• [WORK INSTRUCTIONS]:
Below are entries with pictures among them; reproduce exactly, and only, the lines from the one containing "Täna õhtul 18:49" down to the one containing "USA - WESTEN", without the pictures.

┄┄┄┄┄┄┄┄┄┄

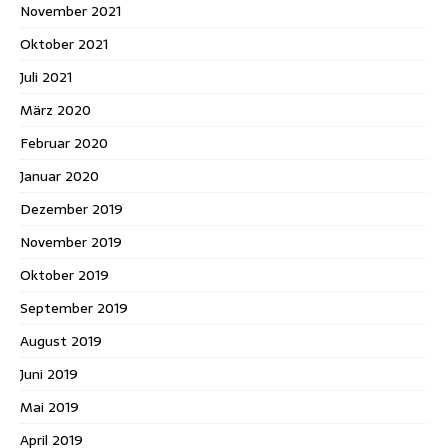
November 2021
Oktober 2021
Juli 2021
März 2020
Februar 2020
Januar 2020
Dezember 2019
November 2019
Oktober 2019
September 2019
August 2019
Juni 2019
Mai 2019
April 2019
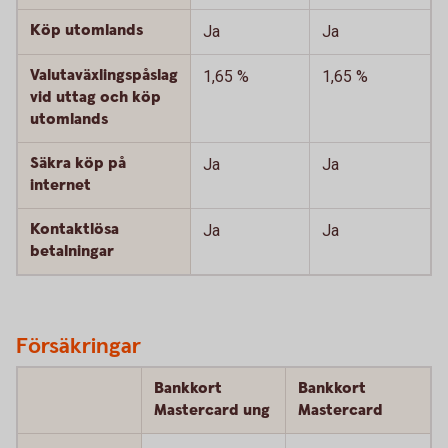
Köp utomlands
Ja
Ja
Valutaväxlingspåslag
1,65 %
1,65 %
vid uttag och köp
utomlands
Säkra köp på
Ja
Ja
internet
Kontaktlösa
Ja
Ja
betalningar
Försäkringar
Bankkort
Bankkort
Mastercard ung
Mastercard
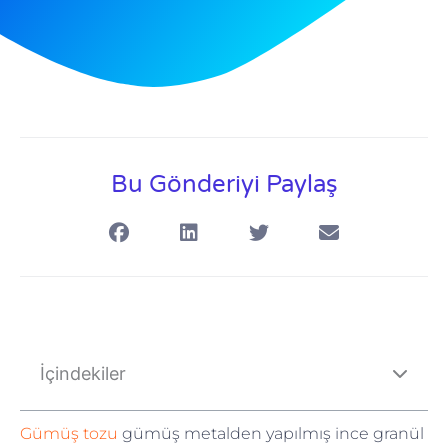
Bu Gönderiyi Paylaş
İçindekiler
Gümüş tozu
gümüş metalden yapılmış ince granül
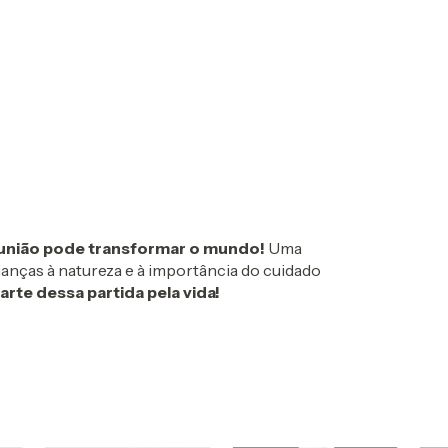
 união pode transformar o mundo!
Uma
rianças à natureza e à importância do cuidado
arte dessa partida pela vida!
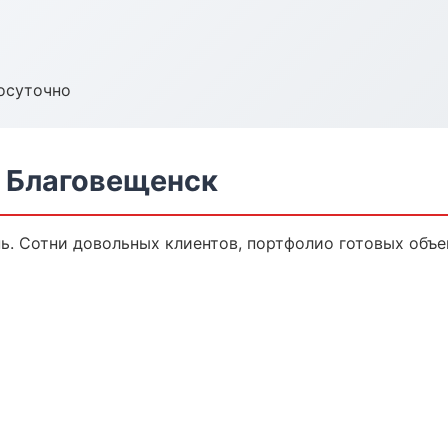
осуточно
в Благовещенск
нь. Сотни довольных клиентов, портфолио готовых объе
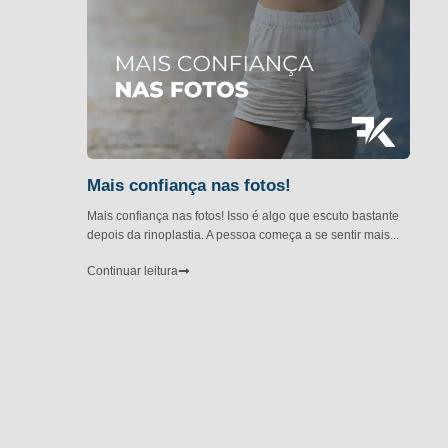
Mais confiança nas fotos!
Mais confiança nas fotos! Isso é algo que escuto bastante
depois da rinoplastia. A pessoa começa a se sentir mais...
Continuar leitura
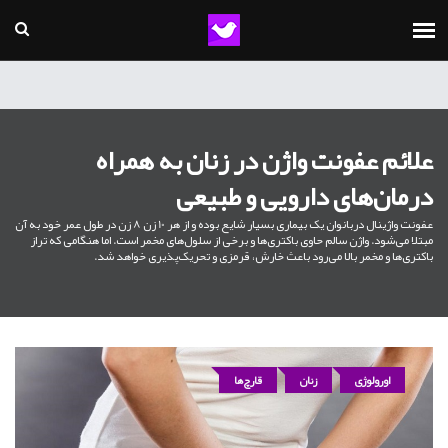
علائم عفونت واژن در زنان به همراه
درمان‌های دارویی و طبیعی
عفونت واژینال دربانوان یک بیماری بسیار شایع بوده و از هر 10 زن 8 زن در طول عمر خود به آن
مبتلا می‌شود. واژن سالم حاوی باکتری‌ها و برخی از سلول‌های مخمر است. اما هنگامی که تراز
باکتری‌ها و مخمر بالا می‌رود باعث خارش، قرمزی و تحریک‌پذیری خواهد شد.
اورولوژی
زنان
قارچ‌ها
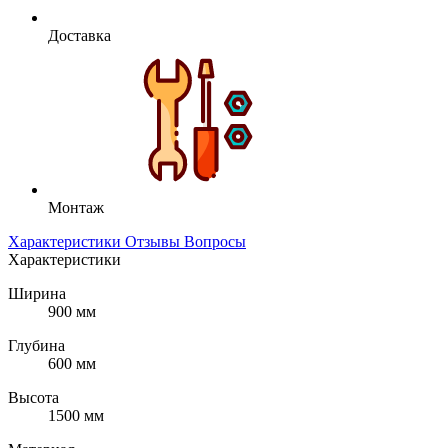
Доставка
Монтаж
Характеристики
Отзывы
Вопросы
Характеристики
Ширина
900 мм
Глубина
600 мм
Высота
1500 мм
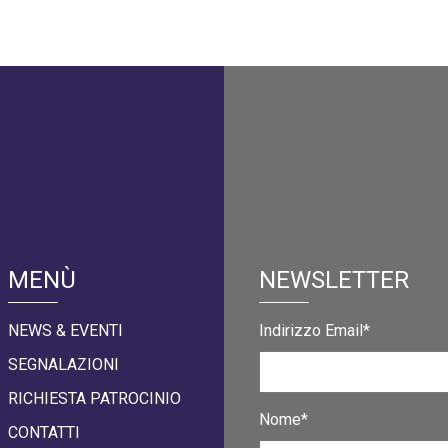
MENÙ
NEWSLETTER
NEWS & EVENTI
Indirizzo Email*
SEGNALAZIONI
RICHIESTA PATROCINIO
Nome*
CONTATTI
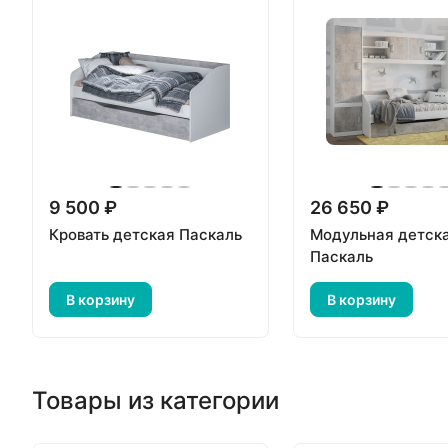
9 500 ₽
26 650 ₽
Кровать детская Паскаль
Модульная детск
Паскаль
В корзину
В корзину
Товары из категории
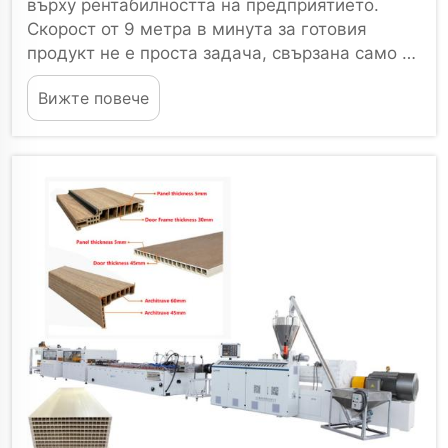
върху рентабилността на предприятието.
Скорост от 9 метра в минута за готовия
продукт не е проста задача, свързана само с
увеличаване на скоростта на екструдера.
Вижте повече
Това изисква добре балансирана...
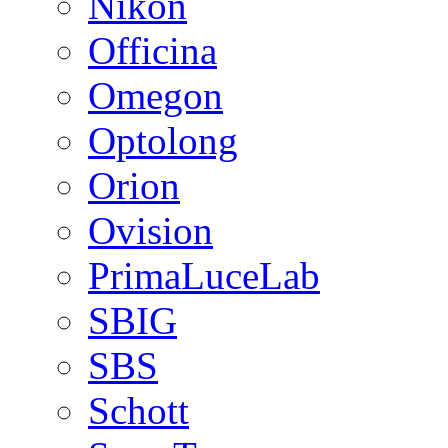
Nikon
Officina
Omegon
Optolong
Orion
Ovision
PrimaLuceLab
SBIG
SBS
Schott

┄┄┄┄┄┄┄┄┄┄

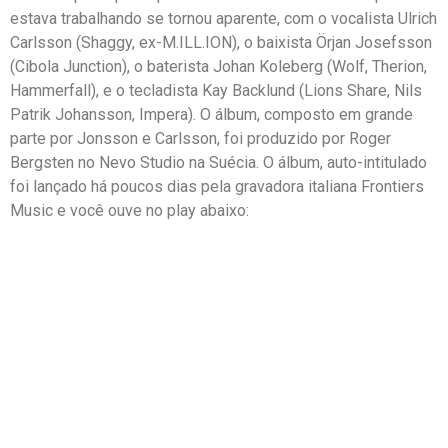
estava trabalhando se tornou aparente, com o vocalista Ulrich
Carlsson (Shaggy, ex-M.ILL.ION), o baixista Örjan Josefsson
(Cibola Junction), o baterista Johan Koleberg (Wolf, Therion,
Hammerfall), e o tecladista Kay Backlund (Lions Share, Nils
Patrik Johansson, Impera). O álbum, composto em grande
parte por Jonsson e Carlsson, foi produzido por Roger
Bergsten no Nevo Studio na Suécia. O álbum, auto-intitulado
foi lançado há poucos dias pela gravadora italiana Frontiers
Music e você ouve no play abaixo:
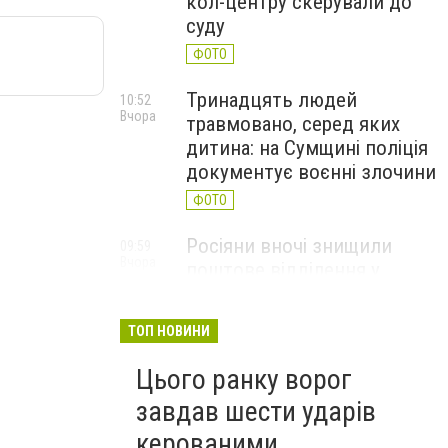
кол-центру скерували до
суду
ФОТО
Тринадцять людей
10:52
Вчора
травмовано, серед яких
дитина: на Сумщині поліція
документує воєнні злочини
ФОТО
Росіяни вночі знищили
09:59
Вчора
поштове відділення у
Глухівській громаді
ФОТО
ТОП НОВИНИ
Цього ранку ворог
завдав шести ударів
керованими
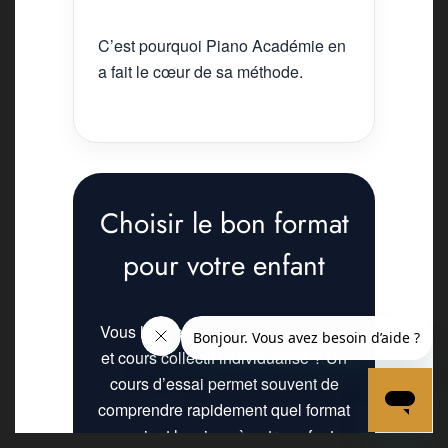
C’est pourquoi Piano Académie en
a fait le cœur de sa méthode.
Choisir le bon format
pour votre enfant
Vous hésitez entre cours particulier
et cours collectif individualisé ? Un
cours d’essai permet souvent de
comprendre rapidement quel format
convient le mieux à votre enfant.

┄┄┄┄┄┄┄┄┄┄

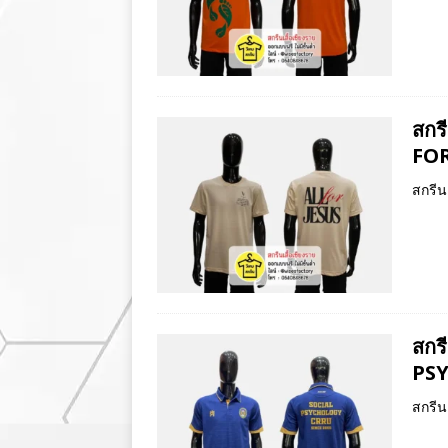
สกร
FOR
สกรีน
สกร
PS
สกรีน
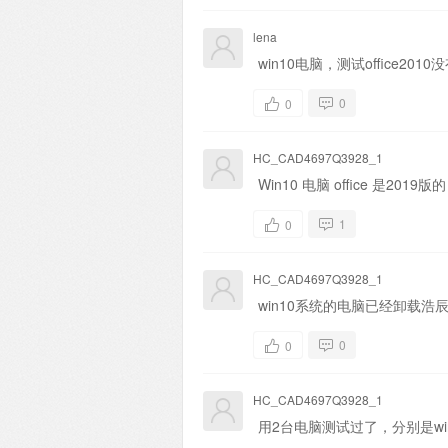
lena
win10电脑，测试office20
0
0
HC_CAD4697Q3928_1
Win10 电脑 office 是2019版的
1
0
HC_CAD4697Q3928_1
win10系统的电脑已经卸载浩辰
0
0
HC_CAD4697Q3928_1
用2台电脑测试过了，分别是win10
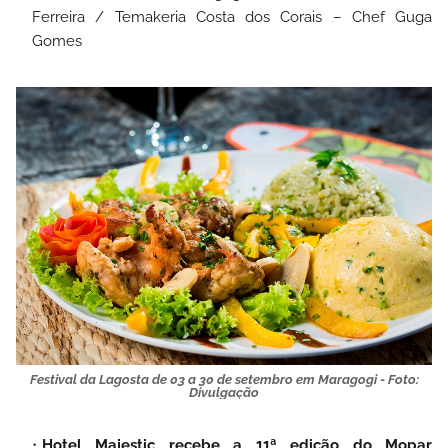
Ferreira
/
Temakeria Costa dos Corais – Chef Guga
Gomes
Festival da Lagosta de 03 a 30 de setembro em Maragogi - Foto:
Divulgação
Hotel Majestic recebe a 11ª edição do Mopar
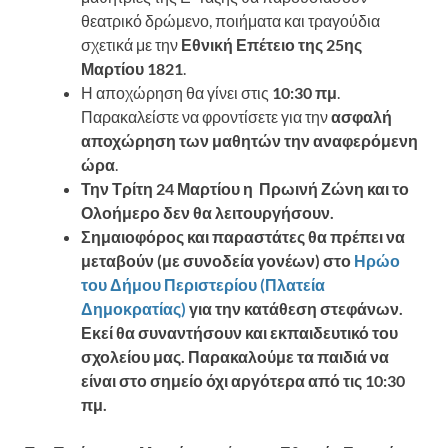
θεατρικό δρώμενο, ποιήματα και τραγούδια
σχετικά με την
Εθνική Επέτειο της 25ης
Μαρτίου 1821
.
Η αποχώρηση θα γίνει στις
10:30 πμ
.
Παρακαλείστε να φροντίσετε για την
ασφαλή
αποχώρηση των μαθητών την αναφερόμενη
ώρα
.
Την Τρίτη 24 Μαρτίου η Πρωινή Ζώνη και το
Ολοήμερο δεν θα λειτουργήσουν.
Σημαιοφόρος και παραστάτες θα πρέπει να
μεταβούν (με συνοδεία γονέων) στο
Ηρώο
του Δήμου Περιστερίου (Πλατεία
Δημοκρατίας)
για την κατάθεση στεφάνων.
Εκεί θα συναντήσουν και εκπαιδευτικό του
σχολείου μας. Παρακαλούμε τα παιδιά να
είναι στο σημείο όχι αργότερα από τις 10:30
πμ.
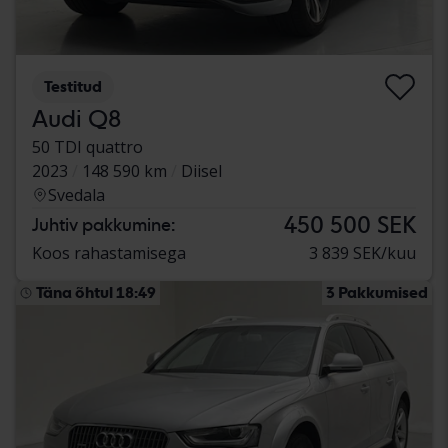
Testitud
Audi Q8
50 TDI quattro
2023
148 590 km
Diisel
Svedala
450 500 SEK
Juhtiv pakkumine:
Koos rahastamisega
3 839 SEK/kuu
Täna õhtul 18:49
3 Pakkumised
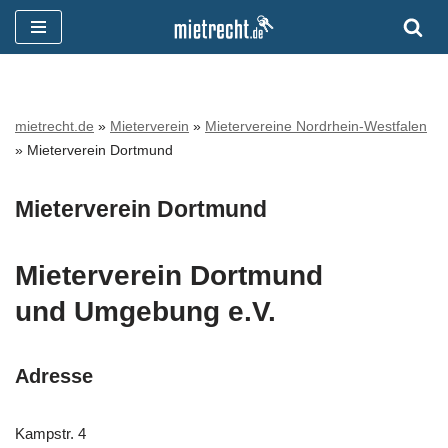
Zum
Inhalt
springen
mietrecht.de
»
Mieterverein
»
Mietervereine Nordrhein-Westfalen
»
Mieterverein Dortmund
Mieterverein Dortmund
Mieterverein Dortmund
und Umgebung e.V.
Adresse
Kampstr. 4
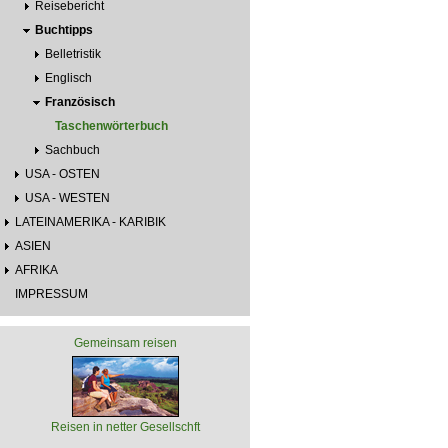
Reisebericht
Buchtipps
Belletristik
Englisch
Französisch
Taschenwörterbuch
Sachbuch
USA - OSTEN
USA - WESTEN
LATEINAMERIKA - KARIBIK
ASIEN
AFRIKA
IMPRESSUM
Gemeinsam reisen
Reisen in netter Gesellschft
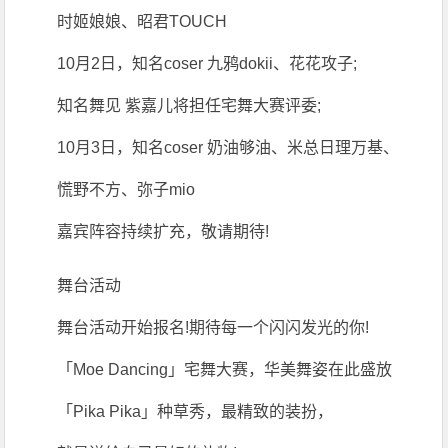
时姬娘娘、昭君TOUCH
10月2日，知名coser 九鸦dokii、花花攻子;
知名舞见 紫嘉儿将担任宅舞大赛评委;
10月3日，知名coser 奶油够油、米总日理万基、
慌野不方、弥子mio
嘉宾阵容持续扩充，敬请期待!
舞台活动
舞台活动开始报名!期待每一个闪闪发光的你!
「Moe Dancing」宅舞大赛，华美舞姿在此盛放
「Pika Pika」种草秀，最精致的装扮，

┄┄┄┄┄┄┄┄┄┄

• [TASK SOLUTION]:
Täna õhtul 18:49
3 Pakkumised
Zum
Inhalt
springen
mietrecht.de
»
Mieterverein
»
Mietervereine Nordrhein-Westfalen
»
Mieterverein Dortmund
Mieterverein Dortmund
Mieterverein Dortmund
und Umgebung e.V.
Adresse
Kampstr. 4
Reisebericht
Buchtipps
Belletristik
Englisch
Französisch
Taschenwörterbuch
Sachbuch
USA - OSTEN
USA - WESTEN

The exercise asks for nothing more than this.